I want to be ready to offer forgiveness for the vile acts of this man because if I can forgive a man that did this horrible things…but nothing directly to me….maybe,…just maybe…  I can forgive those who did bad things to me….   

Or maybe, better yet,  I can forgive myself for the stupid things I’ve done.

I want to be ready to offer Michael Vick forgiveness because I want to experience what a life fully lived in Christ is like, and I can’t do that until I am willing to let go of the reality of all the past hurts, past mistakes, and past shames of my own life. 

If I am ready to admit that freedom from the crap of the past is available to Vick, than its available to me too.  When I close my eyes and see the images of the mistakes I’ve made I know that I want them gone.   I won’t be able to fully recognize that ours is a God that erases the past guilt, embarrassment, and shame of all of our lives until I can offer it to myself.
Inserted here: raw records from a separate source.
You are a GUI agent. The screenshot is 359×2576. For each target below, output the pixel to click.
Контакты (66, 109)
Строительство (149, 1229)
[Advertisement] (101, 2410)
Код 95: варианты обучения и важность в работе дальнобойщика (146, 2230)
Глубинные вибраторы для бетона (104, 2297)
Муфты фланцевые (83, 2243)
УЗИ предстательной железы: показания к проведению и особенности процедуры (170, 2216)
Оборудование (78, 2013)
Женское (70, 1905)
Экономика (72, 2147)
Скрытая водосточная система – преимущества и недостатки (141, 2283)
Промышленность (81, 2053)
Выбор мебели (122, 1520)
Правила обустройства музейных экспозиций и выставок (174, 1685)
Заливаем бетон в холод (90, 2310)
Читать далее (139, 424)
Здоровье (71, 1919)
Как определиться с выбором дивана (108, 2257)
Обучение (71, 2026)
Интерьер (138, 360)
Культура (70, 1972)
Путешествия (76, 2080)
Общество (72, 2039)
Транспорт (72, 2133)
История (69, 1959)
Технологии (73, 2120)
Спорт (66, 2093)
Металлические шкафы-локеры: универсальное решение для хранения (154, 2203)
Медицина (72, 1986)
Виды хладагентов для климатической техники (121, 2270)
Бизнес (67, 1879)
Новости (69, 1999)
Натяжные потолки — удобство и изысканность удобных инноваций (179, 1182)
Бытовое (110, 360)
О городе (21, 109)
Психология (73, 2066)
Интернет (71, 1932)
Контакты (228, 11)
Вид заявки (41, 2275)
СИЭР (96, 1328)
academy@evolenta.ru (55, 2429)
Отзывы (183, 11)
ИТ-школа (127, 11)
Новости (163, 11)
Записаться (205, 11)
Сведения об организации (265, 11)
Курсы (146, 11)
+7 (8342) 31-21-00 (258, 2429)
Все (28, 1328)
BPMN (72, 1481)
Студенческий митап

Although I am ready, I am not there.   Maybe part of me doesn’t want to forgive.  I certainly cannot envision forgetting.    Maybe it’s because there is something bigger than football, and fame.  Maybe when I give my forgiveness to Vick, I can’t see past my own dogs…   or maybe I can’t see past my own mistakes.
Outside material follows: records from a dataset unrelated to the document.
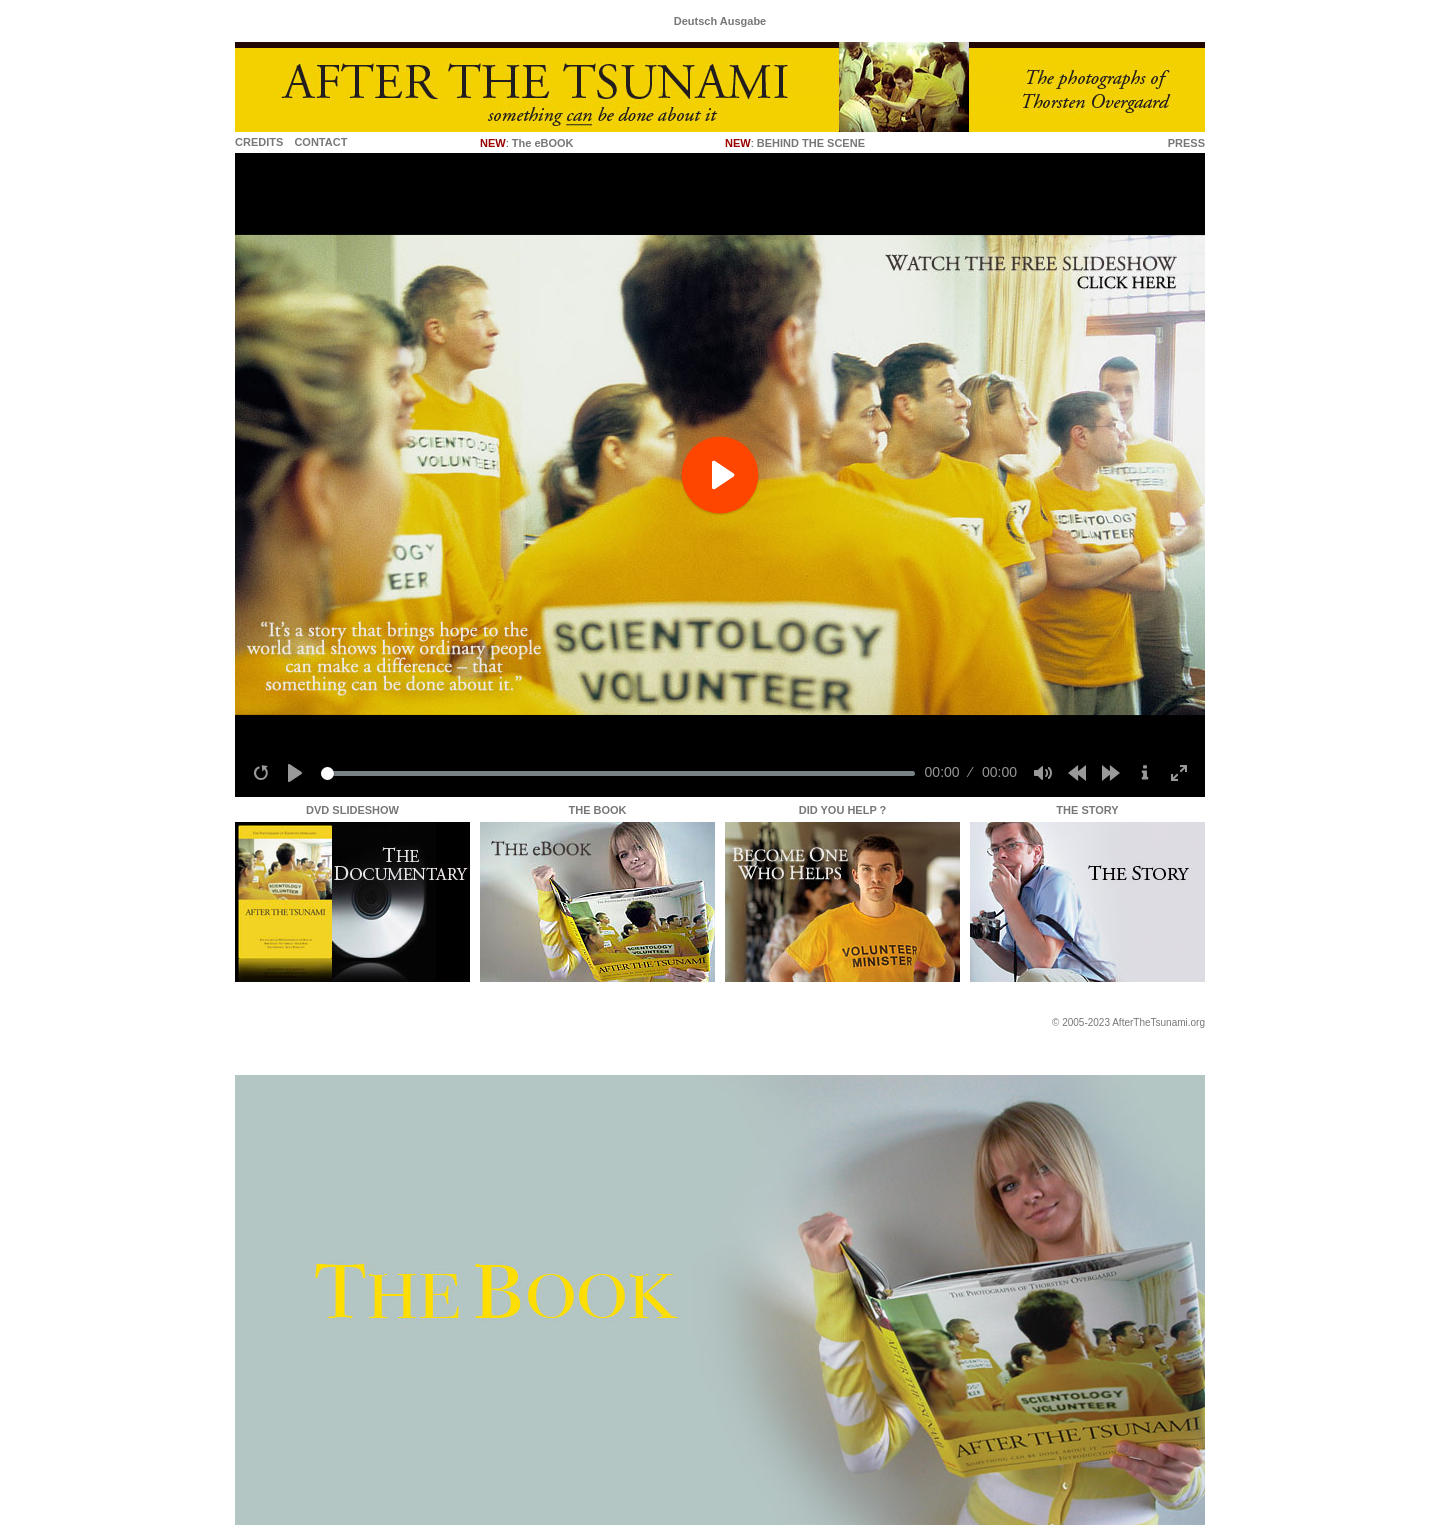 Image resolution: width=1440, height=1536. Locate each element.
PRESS (1186, 143)
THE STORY (1087, 810)
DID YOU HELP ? (843, 810)
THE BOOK (597, 810)
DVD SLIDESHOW (352, 810)
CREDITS (259, 142)
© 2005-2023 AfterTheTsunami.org (1128, 1022)
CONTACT (320, 142)
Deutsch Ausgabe (720, 21) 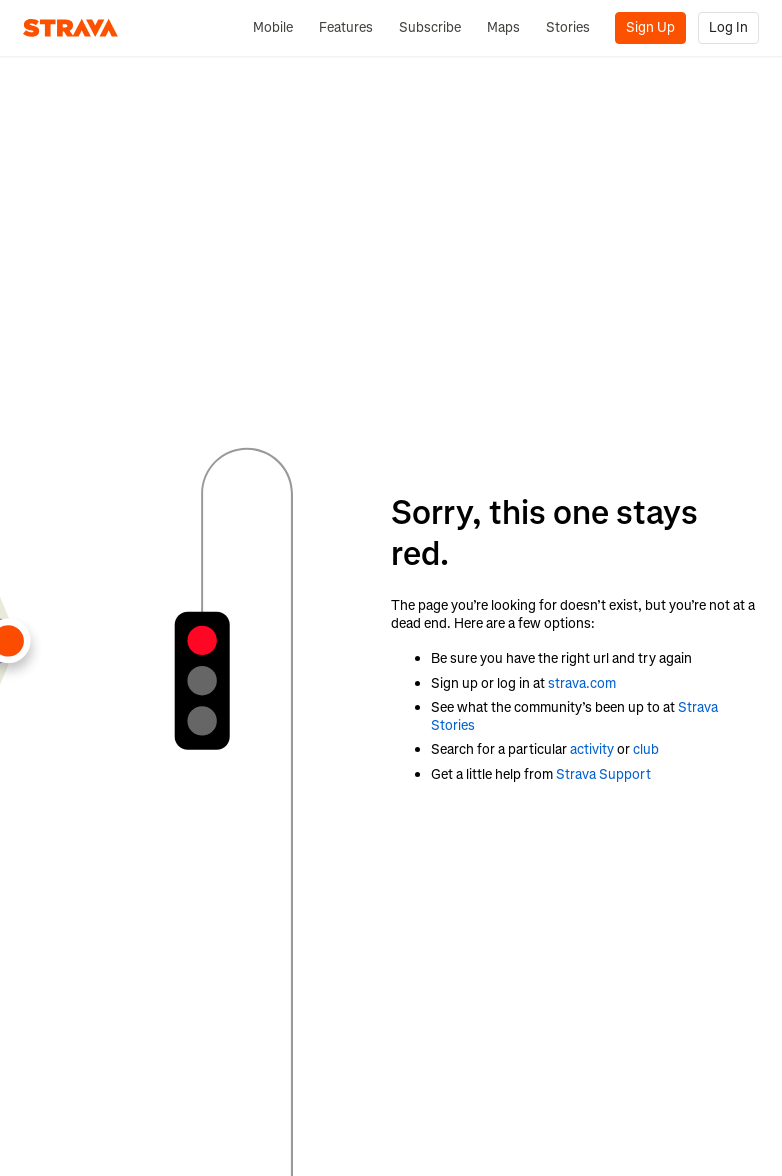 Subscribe (430, 27)
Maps (503, 27)
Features (346, 27)
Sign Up (650, 27)
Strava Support (603, 774)
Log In (728, 27)
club (646, 749)
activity (592, 749)
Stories (568, 27)
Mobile (273, 27)
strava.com (582, 683)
Maybe I am wrapping up forgiveness in the separate concept of fairness.  Maybe I want more punishment and less love.

 Then again, maybe its more about me not being ready to fully being ready to admit that I am a new creature in Christ, and as such there are implications and responsibilities due to that fact.   Maybe I am not ready to let go of the same old same old.  

Maybe I am hesitant to admit that I was made new, but that’s for me, and not Michael Vick.  

I believe, with every ounce of my being, that forgiveness is more something we do for ourselves than for others.  In the end, there is nothing easy about it.   It’s hard and its unnatural.   Maybe that’s precisely why we need to be about it.    If it was easy and without effort, would it be worth doing?  If I don’t accept the possibility of another being a new person, can I ever expect to view myself that way?    When I see myself in the mirror do I see the man before my own Damascus road experience or the man after?    

I wish that when I lace up my shoes on the sidewalk or in the gym and I see that swoosh, I didn’t think of Vick with each step.   I wish I wasn’t thinking about the mistakes of years or decades past.  I wish I wasnt thinking of those dogs.

God, I wish this entire faith thing was easier, amen.